The tariffs have come at a cost to consumers as well. A 2019 analysis by economist Gary Hufbauer at the Peterson Institute for International Economics estimated that Trump’s steel and aluminum tariffs cost consumers $900,000 per year for every steel industry job that is saved or created.
“This is a big handicap for steel-using firms in the U.S. Right now, U.S. steel firms are coining money,” said Hufbauer, a former Treasury Department official.
“Whether the infrastructure bill or the passing of [AFL-CIO President] Richard Trumka will make a difference in Biden’s political calculations remains to be seen,” he added. “The steel and aluminum tariffs cannot be justified on economic or national security grounds, and they are a thorn in U.S.-EU relations.”
The future with Europe — and China
As Biden navigates the domestic political challenges posed by the tariffs, European leaders are adding international pressure.
They challenged the tariffs at the World Trade Organization shortly after they were introduced, asserting that Trump’s justification that they were necessary for national security is bunkum. They also imposed retaliatory tariffs on a wide catalog of U.S. goods, from orange juice to Harley-Davidson motorcycles, further fueling U.S. industry opposition to the tariffs.
More recently, they’ve made clear to Biden that the status quo is untenable. The U.S. and EU agreed in May to find a resolution that would avoid escalating the retaliatory tariffs and, ultimately, ease duties on both sides. Officials aim to cut a deal by Nov. 1 — just in time for the WTO Ministerial Conference in Geneva and the Group of 20 summit in Rome.
But the political reality of removing the tariffs without any alternative measures in place appears to be understood across the Atlantic.
“We understand the willingness of the U.S. to protect its steel industry, but certainly there are ways to do it in a way which is less disruptive for EU producers,” European trade chief, Valdis Dombrovskis, told the Financial Times in a July interview.
That means exploring alternatives to the current tariffs that are still compliant with WTO rules. Under Trump, the U.S. agreed with Canada and Mexico to waive the steel and aluminum tariffs in exchange for “aggressive monitoring and a mechanism to prevent surges in imports of steel and aluminum.”

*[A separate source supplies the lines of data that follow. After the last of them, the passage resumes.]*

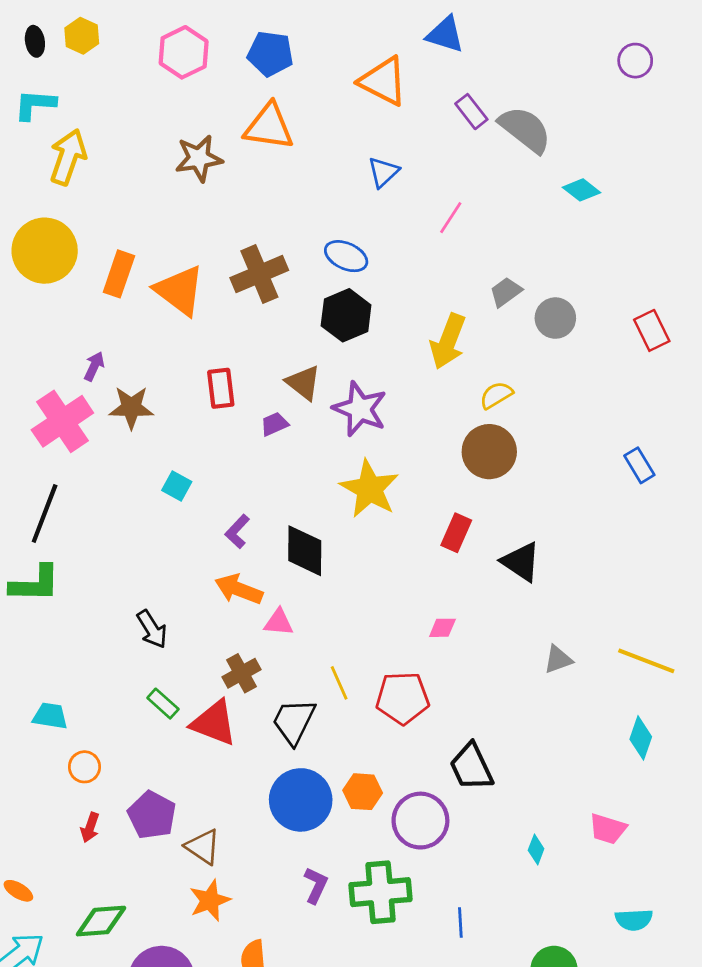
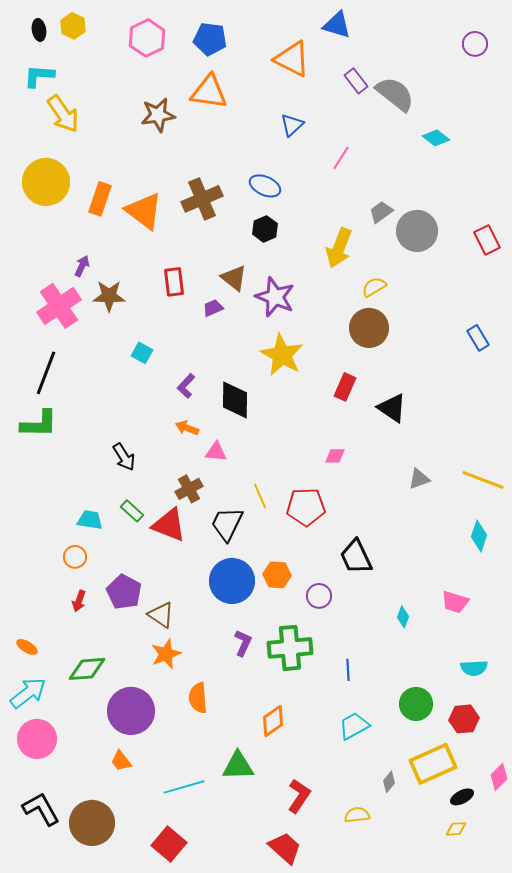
yellow arrow: (68, 157) -> (63, 114), turned 126
black hexagon: (346, 315) -> (265, 229), size x0.7
gray circle: (555, 318) -> (417, 231), size x1.4
orange arrow: (239, 589) -> (187, 428), size x0.7
cyan trapezoid: (50, 716) -> (90, 520), moved
purple circle: (420, 821) -> (319, 596), size x0.6

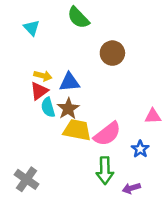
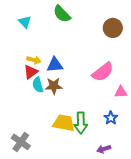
brown circle: (112, 53) -> (113, 28), moved
brown star: (68, 109) -> (54, 86), turned 30
yellow trapezoid: (77, 130) -> (64, 123), moved
pink semicircle: (107, 134) -> (103, 72), moved
green arrow: (105, 171) -> (81, 123), moved

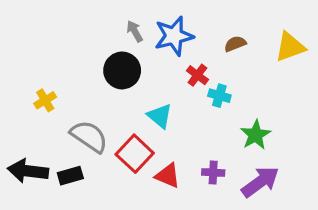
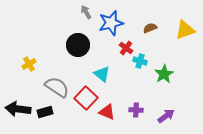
gray arrow: (135, 31) -> (86, 12), moved
green star: (256, 135) -> (164, 74), moved
purple arrow: (260, 182) -> (166, 116), size x0.7

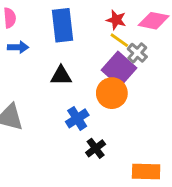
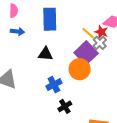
red star: (116, 20) -> (101, 32), moved

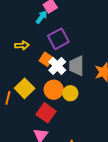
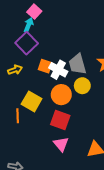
purple square: (58, 39) -> (27, 43), moved
yellow arrow: (22, 45) -> (15, 70), moved
yellow circle: (70, 93) -> (82, 86), moved

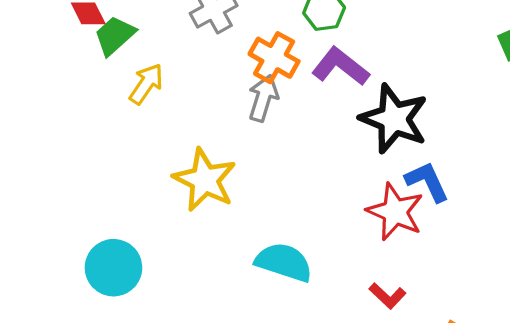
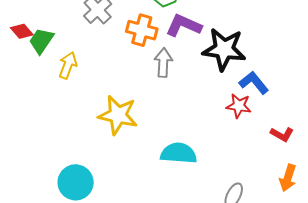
gray arrow: (263, 98) -> (163, 63), moved
red star: (395, 212) -> (239, 106), size x0.7
red L-shape: (388, 296) -> (282, 134), moved

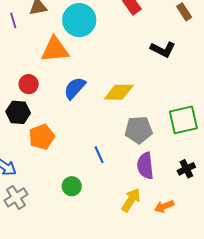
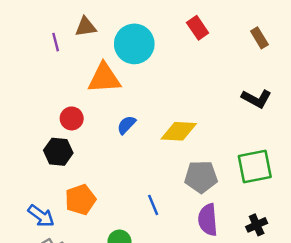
black L-shape: (163, 49) -> (257, 99), moved
blue semicircle: (75, 88) -> (126, 125), size x0.7
orange pentagon: (42, 137) -> (80, 200), moved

The Trump administration separately cut a deal with South Korea to replace the steel and aluminum tariffs with a quota system that limits Korean steel imports to 70 percent of the average level of shipments between 2015 and 2017.
It’s possible the U.S. and Europe could agree to similar arrangements. Others, like Tucker at the Roosevelt Institute, have suggested that the U.S. and Europe collaborate on an external tariff on carbon-intensive steel imports that would boost clean steel industries while punishing polluters like China.
Tackling China’s steel overcapacity is perhaps the Biden administration’s biggest challenge. It produces more than half of the world’s steel and has been widely accused of dumping its excess capacity into foreign markets at cheap prices. And even though the U.S. has long had tariffs on Chinese imports, the nation’s products are often routed through other countries, either as parts in other equipment or after being rebranded as another country’s exports.
Europe and the U.S. are devising a plan to counter China’s enormous output in steel as part of the ongoing talks. Pro-tariff groups say a resolution that actually mitigates global overcapacity, not simply pledging to address it, will be necessary if Biden aims to persuade them it’s time to lift the duties.
“It would be between naive and stupid if you just revoke them and said now it’s a free-for-all again,” said Lourenco Goncalves, the president and CEO of Cleveland-Cliffs, which owns the Conshohocken plant. “The cold-turkey tariffs are great as a stopgap, but now we need to evolve to something a little more sophisticated.”